Ból typowo narasta po ok. pół godzinie. Wtedy też dochodzi do obrzęku kończyny (fot. 1.) i drętwienia. Mogą wystąpić objawy ogólne: poty, dreszcze, częstomocz, gorączka, nudności, wymioty, rzadko obniżenie ciśnienia tętniczego, duszność. Występowanie objawów ogólnoustrojowych lub przedłużający się silny ból zmusza do szukania pomocy lekarskiej. Zatrucie drakotoksyną nie jest zazwyczaj groźne dla życia (doniesienie o zgonie w ciągu ostatnich 100 lat są pojedyncze), zwykle przebiega bez istotnych odległych powikłań, jest jednak bardzo, bardzo bolesne. Nie należy zranionej kończyny w pierwszych minutach zanurzać w zimnej wodzie, później jednak kąpiel na przemian w ciepłej i zimnej wodzie może łagodzić dolegliwości.
Leki przeciwbólowe (niesteroidowe leki przeciwzapalne, nawet opioidy) stosowane po ekspozycji na drakotoksynę są mało skuteczne. Zazwyczaj podawane są też leki antyhistaminowe, glikokortykosteroidy, preparaty wapnia. Niekiedy z powodu powikłań konieczne jest zastosowanie antybiotykoterapii w leczeniu towarzyszącego zakażenia. Sporadycznie rozwija się miejscowa martwica. Należy rozważyć postępowanie przeciwtężcowe. Silny ból może się utrzymywać do 1-2 dni, choć może też ustąpić wcześniej, np. po 2-12 godzinach. Obrzęk trwa znacznie dłużej, mimo leczenia, stosowania miejscowych okładów, zwykle występuje od jednego do kilku tygodni. Opisano przypadki utrzymywania się opuchlizny do kilku miesięcy, a nawet 3 lat.

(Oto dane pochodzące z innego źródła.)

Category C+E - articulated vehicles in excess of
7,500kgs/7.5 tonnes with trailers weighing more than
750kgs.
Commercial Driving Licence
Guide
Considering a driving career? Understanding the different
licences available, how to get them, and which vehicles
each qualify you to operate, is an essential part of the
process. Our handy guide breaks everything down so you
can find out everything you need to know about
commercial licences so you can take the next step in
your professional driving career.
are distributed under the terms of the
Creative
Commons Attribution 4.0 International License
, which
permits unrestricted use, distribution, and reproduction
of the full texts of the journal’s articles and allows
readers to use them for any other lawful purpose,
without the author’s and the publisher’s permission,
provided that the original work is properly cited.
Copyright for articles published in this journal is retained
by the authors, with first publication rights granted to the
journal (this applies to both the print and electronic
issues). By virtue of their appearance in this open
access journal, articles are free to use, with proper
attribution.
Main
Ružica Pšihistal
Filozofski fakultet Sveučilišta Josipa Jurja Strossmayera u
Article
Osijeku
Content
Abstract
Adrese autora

Kolejne zakłucia ostroszem mają łagodniejszy przebieg.
Celem prewencji zdarzenia wędkarze planujący łowienie ryb w siedliskach występowania ostrosza powinni zaznajomić się z jego wyglądem (fot. 2.). Podejrzanie wyglądającej ryby (nieco podobnej do jazgarza występującego w Polsce) nie powinni dotykać gołą ręką, tylko poprzez rękawicę (w momencie chwytu ryba aktywnie atakuje, strosząc kolec - rękawica musi być gruba i mocna). Niektórzy rybacy odcinają przypon lub przytrzymują rybę butem.
Ostrosz drakon, według znawców, po poddaniu obróbce termicznej (np. smażenie) jest zupełnie niegroźny, nietrujący, za to wyjątkowo smaczny, co niekiedy może osłodzić ból spowodowany zakłuciem.